--- Record excerpts Enclosed Below ---
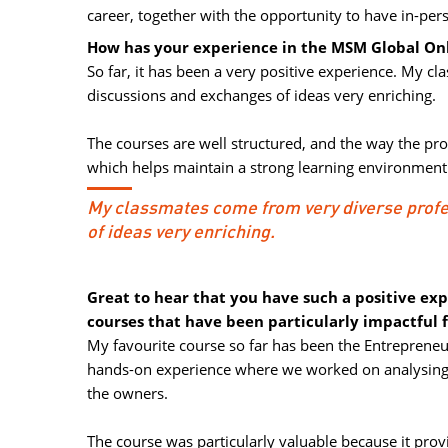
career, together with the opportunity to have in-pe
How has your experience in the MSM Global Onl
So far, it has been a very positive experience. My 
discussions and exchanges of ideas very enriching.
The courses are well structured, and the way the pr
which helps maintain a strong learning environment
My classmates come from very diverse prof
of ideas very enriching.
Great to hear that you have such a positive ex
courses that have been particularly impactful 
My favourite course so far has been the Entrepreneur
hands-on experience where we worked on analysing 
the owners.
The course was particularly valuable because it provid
--- End of Enclosed Record excerpts ---
--- Record excerpts Enclosed Below ---
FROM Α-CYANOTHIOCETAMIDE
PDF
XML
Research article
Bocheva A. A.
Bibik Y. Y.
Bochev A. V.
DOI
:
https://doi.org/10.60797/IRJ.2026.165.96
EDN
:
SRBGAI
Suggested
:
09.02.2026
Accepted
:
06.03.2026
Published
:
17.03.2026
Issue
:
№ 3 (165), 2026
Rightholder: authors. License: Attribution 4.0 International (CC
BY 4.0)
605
--- End of Enclosed Record excerpts ---
> Your goal
Lines that contain "experience" are to be copied from the records above.

> Written answer
How has your experience in the MSM Global Onl
So far, it has been a very positive experience. My 
hands-on experience where we worked on analysing 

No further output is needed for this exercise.